# What to do:
Give again, word for word, the lines below that run from the line with "Juvenile Delinquency court" through the line with "certification neglects the diversity of". Drop the pictures.

# Task input:
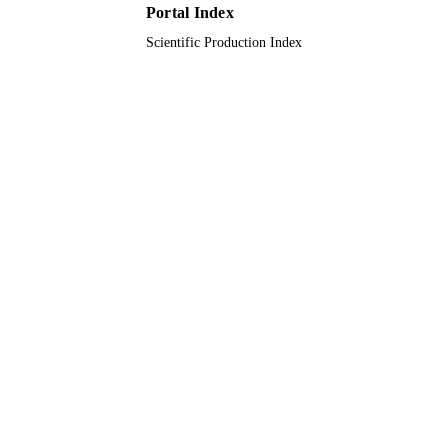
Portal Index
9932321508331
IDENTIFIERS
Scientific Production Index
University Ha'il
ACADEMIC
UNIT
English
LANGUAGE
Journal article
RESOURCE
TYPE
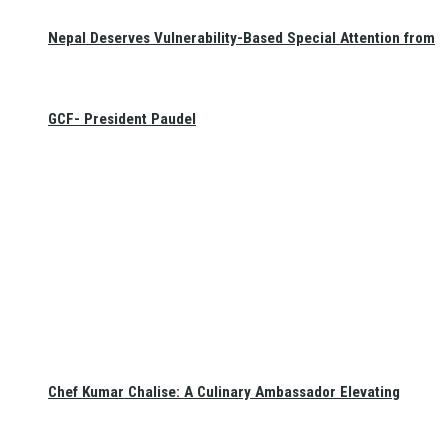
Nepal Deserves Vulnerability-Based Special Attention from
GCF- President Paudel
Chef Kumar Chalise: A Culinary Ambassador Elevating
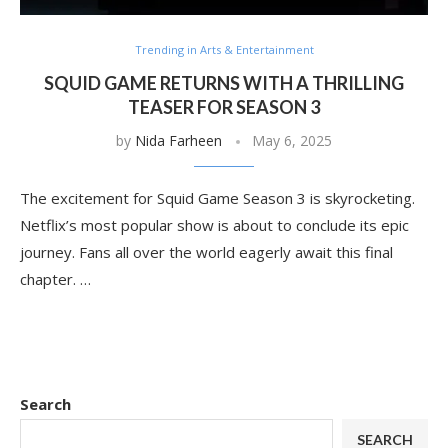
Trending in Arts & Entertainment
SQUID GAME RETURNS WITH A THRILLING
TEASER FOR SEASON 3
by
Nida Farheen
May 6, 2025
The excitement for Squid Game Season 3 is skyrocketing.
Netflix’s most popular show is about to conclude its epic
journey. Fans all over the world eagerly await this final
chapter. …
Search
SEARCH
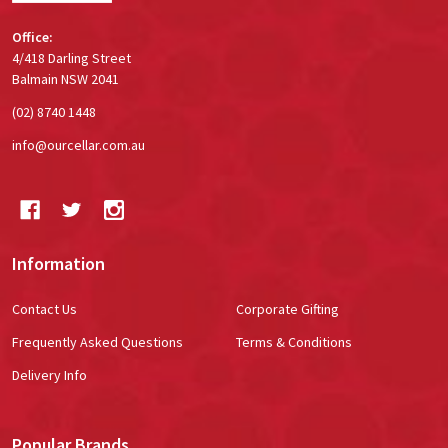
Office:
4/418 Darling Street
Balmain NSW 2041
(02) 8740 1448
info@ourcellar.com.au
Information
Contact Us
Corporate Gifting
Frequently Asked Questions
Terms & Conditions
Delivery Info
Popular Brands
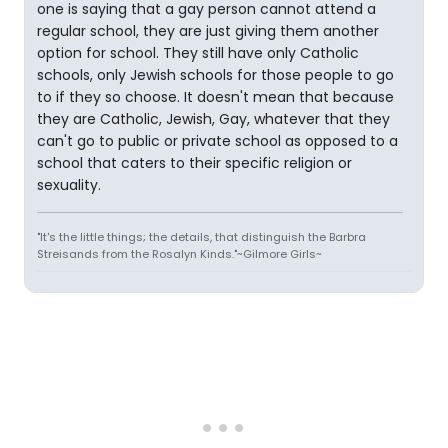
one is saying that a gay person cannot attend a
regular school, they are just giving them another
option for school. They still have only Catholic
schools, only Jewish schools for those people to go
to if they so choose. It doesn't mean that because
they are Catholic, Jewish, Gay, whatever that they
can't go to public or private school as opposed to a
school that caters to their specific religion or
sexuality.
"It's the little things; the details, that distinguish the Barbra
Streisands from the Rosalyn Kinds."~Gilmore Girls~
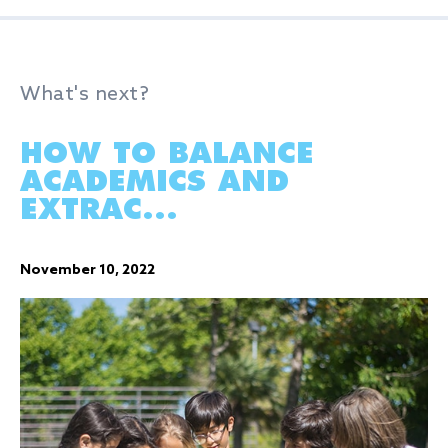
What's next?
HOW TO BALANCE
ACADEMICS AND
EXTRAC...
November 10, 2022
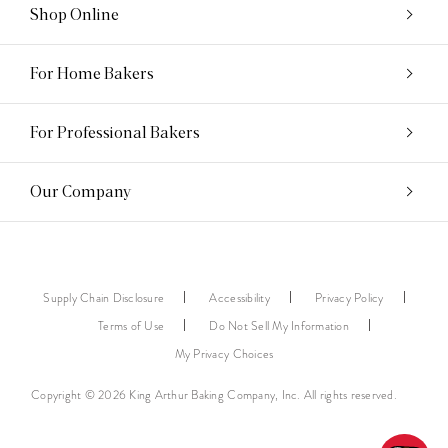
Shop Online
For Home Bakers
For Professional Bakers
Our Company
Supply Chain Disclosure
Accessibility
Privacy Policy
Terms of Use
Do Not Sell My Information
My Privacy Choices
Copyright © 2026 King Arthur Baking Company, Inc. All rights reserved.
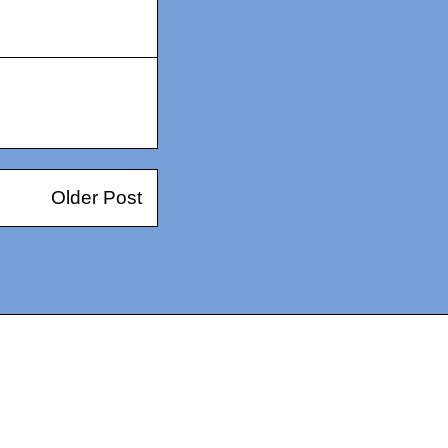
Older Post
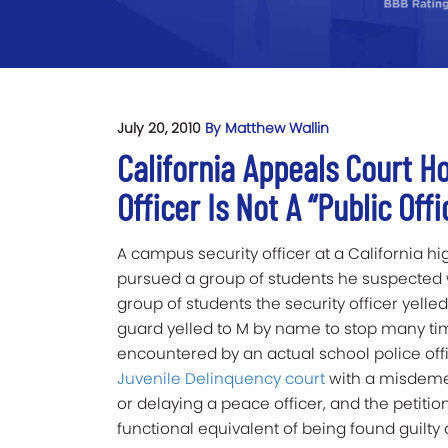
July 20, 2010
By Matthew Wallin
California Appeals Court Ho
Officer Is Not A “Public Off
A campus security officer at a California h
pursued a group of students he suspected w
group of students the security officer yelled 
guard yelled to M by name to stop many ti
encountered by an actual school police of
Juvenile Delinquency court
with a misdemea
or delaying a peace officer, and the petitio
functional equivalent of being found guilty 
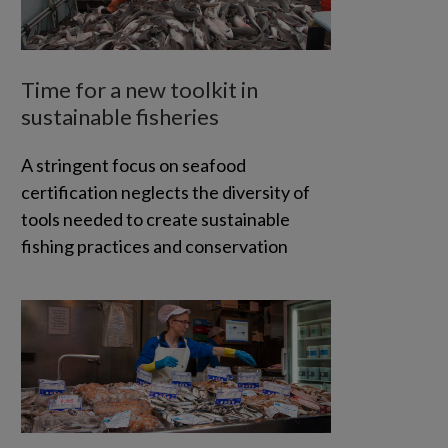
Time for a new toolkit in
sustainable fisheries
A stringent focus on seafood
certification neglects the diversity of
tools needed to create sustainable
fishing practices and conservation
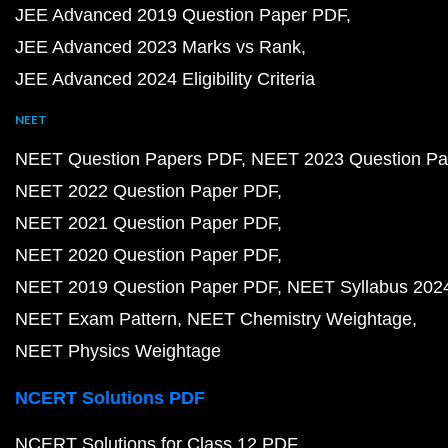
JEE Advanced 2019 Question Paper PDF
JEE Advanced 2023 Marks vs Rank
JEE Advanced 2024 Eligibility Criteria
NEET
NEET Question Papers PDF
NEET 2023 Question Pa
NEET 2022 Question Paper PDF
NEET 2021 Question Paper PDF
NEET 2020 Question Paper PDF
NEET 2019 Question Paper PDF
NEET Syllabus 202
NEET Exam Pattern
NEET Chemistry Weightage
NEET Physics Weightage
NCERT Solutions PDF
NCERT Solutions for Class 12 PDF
---
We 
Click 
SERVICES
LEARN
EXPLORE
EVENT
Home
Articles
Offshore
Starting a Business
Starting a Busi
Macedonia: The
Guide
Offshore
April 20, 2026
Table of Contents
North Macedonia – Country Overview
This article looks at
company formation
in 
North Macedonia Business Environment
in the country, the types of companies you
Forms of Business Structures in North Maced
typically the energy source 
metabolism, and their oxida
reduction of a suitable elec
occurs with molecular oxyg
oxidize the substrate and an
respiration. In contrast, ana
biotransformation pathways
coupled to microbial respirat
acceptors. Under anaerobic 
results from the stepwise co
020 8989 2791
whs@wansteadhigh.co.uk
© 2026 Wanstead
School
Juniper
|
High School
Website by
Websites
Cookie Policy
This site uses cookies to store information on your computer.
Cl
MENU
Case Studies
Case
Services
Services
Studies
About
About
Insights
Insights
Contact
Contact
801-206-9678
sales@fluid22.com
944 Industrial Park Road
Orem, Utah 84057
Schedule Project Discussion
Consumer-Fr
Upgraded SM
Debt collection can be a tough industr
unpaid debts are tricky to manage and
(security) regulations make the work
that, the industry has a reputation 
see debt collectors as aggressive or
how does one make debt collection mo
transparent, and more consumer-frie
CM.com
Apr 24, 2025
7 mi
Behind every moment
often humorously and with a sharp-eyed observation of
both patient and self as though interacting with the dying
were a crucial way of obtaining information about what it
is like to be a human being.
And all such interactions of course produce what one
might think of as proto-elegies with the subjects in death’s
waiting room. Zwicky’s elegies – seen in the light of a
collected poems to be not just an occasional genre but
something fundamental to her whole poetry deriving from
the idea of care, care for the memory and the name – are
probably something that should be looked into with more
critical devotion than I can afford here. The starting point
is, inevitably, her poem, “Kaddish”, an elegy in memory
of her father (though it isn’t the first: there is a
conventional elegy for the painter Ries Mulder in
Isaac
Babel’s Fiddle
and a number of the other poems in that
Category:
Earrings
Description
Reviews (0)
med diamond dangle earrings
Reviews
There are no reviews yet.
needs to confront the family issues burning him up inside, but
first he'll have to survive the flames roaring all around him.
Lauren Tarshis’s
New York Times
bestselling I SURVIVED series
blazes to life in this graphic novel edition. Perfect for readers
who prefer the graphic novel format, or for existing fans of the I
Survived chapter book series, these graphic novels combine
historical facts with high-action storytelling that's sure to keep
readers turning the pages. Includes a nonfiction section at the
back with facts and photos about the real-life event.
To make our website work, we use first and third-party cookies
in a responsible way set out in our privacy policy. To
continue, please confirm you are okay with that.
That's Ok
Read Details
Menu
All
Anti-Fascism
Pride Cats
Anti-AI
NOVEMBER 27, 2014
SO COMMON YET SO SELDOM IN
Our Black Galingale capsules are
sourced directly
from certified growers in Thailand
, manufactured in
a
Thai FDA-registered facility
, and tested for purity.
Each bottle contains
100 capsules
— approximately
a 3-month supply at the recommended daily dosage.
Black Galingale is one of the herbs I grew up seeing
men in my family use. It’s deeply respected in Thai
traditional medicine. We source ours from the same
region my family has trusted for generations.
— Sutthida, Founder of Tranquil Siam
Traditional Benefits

# Result:
Juvenile Delinquency court
with a misdemea
or delaying a peace officer, and the petitio
functional equivalent of being found guilty 
Time for a new toolkit in
sustainable fisheries
A stringent focus on seafood
certification neglects the diversity of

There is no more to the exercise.